Newell came across as articulate and passionate in his valedictory, but that’s the problem. Newell never really did this before. I’m willing to bet that the quotes and commentary in reporter Steven Wyer’s article exceeded the comments Newell made to The Union during the 15 years he was on the job.

When I saw Newell’s comments on the investigation of the shooting of Ariella Crawford, I read it twice to make sure I wasn’t hallucinating. It is the first time I can recall the DA ever commenting on an open case.

If there is one thing I learned in 30 years of public relations for companies ranging from the Fortune 500 to startups, it’s that if you don’t tell your story somebody else — usually somebody who doesn’t like you — will do it for you. That’s why Newell got “out politicked” in the selection of his successor.

That’s something Jesse Wilson should keep in mind as he lays out the responsibilities of his new assistant DA.


The district attorney’s report exonerating sheriff’s deputies in the shooting of Ariella “Sage” Crawford will be greeted with skepticism by people who find it hard to believe the DA can remain impartial when investigating the main police agency he relies on to do his work.

This issue was partially addressed in a new law that became effective July 1, giving the state Attorney General’s Office the role of investigating the fatal shooting of unarmed civilians by law enforcement. The measure was co-authored by Assemblyman Rob Bonta, who is now attorney general.

The original bill would have allowed local officials to request a state investigation when armed suspects are killed, but that provision was dropped over concerns about the cost and workload.

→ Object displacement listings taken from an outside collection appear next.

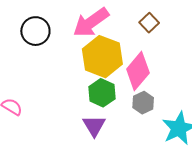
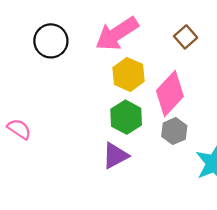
yellow hexagon: (102, 57) -> (129, 74), size x0.7
purple triangle: (94, 126) -> (115, 156), turned 30

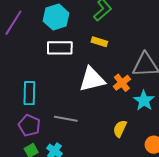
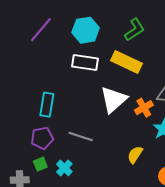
yellow rectangle: (99, 42) -> (127, 62), size x1.8
white triangle: (92, 79) -> (114, 100), turned -36
purple pentagon: (29, 125) -> (42, 138), turned 30

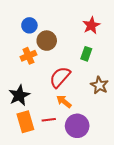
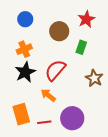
brown circle: (47, 41) -> (59, 31), moved
black star: (19, 95) -> (25, 72), moved
orange arrow: (64, 101) -> (48, 95), moved
red line: (49, 120) -> (44, 122), moved

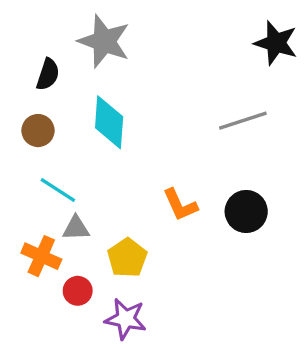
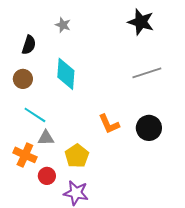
gray star: (104, 41) -> (63, 25), size x0.5
black star: (276, 43) -> (141, 22), moved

Crawford’s case doesn’t qualify under the new law — she was armed with a knife when the shooting occurred — but an independent probe in cases like hers would instill more public confidence in the actions of law enforcement agencies.


I wrote in my last column that funding for three projects in Nevada County requested by Rep. Doug LaMalfa didn’t make the list of earmarks approved by the House Appropriations Committee. It turns out that wasn’t the whole story.

Here’s what actually happened:

— A $1.75 million appropriation for the Ponderosa West fuel suppression project near Grass Valley was reduced to $750,000 and included in the Department of Interior’s appropriations bill.

— A $1.05 million request to build a water tank in North San Juan to fight fires was approved and included in the Department of Agriculture’s appropriations bill.

— A $4.8 million request from the Sheriff’s Office to improve radio infrastructure for first responders in the event of emergencies and natural disasters cleared a House committee last week and will be included in funding for Justice, Commerce and science.

LaMalfa also included a fourth request from the county: $15 million to widen Highway 49 to four lanes from La Barr Meadows Road to McKnight Way. LaMalfa didn’t mention it in his press release issued April 30, but it was rejected anyway.

Except for the Highway 49 rejection, none of this was detailed in an email I received from LaMalfa’s office June 18 after I asked for an update on the earmarks that went to the House Appropriations Committee for a vote. The text can be found in the online version of this column.

George Boardman lives in Nevada City. His column is published biweekly on Tuesdays by The Union. Write him at

Observations from the center stripe: Hammer edition

THE REPUBLICANS hammered congressional Democrats in 2020 over the issue of defunding the police. The Dems will get hammered again next year over critical race theory is they don’t distance themselves from this new version of a quota system…FOX NEWS is reported to be preparing the launch of its own weather channel. I can’t wait for an explanation of why liberals are responsible for the increase in tornados and hurricanes in red states…THE ANTI-VAXX quacks polluting social media with their false and misleading claims couldn’t be more helpful to our enemies…CAN YOU get French’s mustard in Dijon, France? Probably not…IS IT deceptive packaging if a pound cake doesn’t weigh 16 ounces?